I read the article in Reveal. It was highly disturbing. The complaints seem to come from people who were not ready for recovery. I can personally testify that Ian Hays lied when he said Jennifer only wanted donations for manicures for herself. Ian Hays was at FIRST when I resided there. He worked in donations while I worked in Jennifer's office as her personal secretary. One of my duties was to document every single thing she did for daily reports to the director of all staff. Going to the mall and getting manicures was never on her agenda; business meetings, interactions with residents and counseling sessions were. Jennifer was a licensed counselor and the clinical director then, and had no time for such frivolous activities. And when she visited me this last year in Pennsylvania, she was accompanied by three girls and two men from her program. We stopped at a nail place before dinner. Jennifer asked all the girls if they wanted to have their nails done. They said no. I went to wait for Jennifer while she had her nails done, and I saw her pay with her own money. She was always working while here. She took calls, delegated instructions to staff over the phone, and went to court to speak on my behalf to the judge. 20 years later she still stands true and noble in her attempts to better my life. She understood the complication of the charge, and knew I did not belong in jail.

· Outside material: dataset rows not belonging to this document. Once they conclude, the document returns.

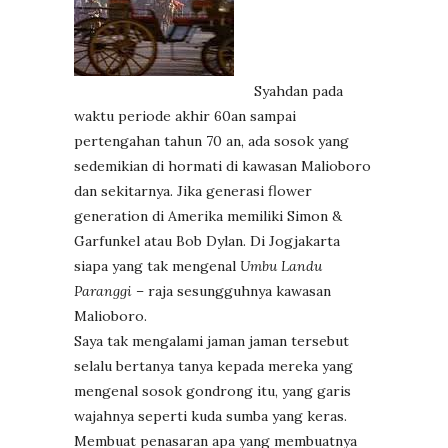
Syahdan pada
waktu periode akhir 60an sampai
pertengahan tahun 70 an, ada sosok yang
sedemikian di hormati di kawasan Malioboro
dan sekitarnya. Jika generasi flower
generation di Amerika memiliki Simon &
Garfunkel atau Bob Dylan. Di Jogjakarta
siapa yang tak mengenal
Umbu Landu
Paranggi
– raja sesungguhnya kawasan
Malioboro.
Saya tak mengalami jaman jaman tersebut
selalu bertanya tanya kepada mereka yang
mengenal sosok gondrong itu, yang garis
wajahnya seperti kuda sumba yang keras.
Membuat penasaran apa yang membuatnya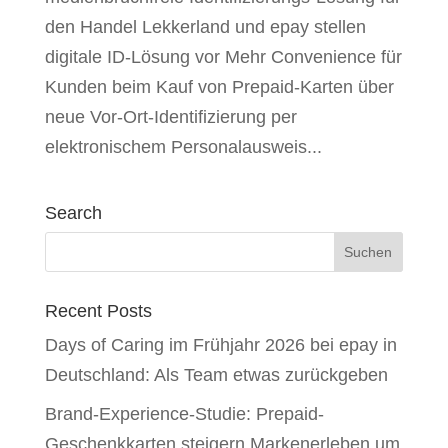
den Handel Lekkerland und epay stellen
digitale ID-Lösung vor Mehr Convenience für
Kunden beim Kauf von Prepaid-Karten über
neue Vor-Ort-Identifizierung per
elektronischem Personalausweis...
Search
Recent Posts
Days of Caring im Frühjahr 2026 bei epay in
Deutschland: Als Team etwas zurückgeben
Brand-Experience-Studie: Prepaid-
Geschenkkarten steigern Markenerleben um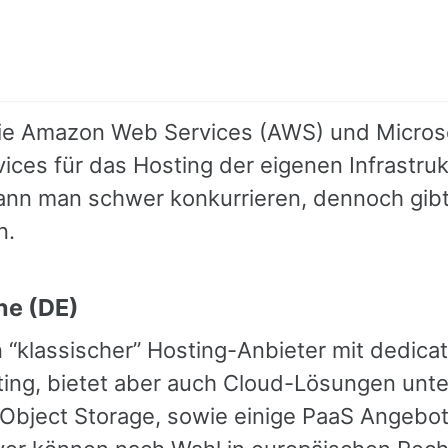
ie Amazon Web Services (AWS) und Microso
ices für das Hosting der eigenen Infrastru
ann man schwer konkurrieren, dennoch gibt e
n.
ne (DE)
n “klassischer” Hosting-Anbieter mit dedi
ng, bietet aber auch Cloud-Lösungen unte
 Object Storage, sowie einige PaaS Angebo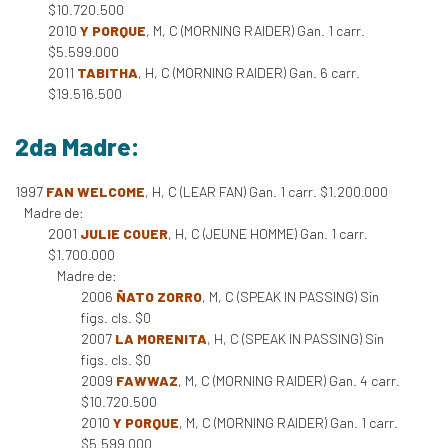
$10.720.500
2010
Y PORQUE
, M, C (MORNING RAIDER) Gan. 1 carr.
$5.599.000
2011
TABITHA
, H, C (MORNING RAIDER) Gan. 6 carr.
$19.516.500
2da Madre:
1997
FAN WELCOME
, H, C (LEAR FAN) Gan. 1 carr. $1.200.000
Madre de:
2001
JULIE COUER
, H, C (JEUNE HOMME) Gan. 1 carr.
$1.700.000
Madre de:
2006
ÑATO ZORRO
, M, C (SPEAK IN PASSING) Sin
figs. cls. $0
2007
LA MORENITA
, H, C (SPEAK IN PASSING) Sin
figs. cls. $0
2009
FAWWAZ
, M, C (MORNING RAIDER) Gan. 4 carr.
$10.720.500
2010
Y PORQUE
, M, C (MORNING RAIDER) Gan. 1 carr.
$5.599.000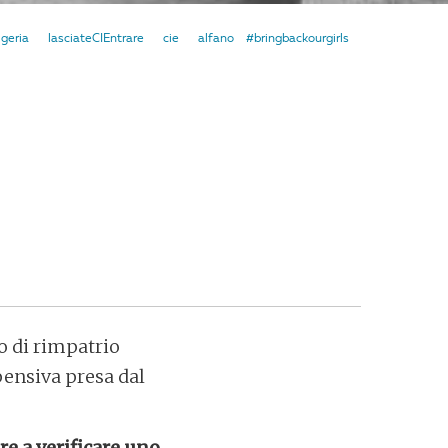
igeria
lasciateCIEntrare
cie
alfano
#bringbackourgirls
o di rimpatrio
spensiva presa dal
e a verificare uno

I am currently in recovery. If my alcoholism was not in remission, I would welcome being in a program run by Jennifer. I know I would have a reliable home base, an honest director concentrating on doing the next right thing, and the structured program that would guide me back to sobriety. To me, Jennifer Warren's dedication to recovery is unrivaled. Knowing her for over 20 years has allowed me the honor to witness a person who devotes her life selflessly to the welfare of others struggling with the fatality of alcoholism and addiction. When I first spoke with her from John Umstead Hospital in 1999, she asked me one question: "Are you wiling to do anything for sobriety?" I said yes. The work was hard. None of it was easy. But any reformation is difficult and uncomfortable. Knowing you have a serious, dedicated leader helps your focus remain steadfast. Today, Jennifer is that reliable leader I can still call.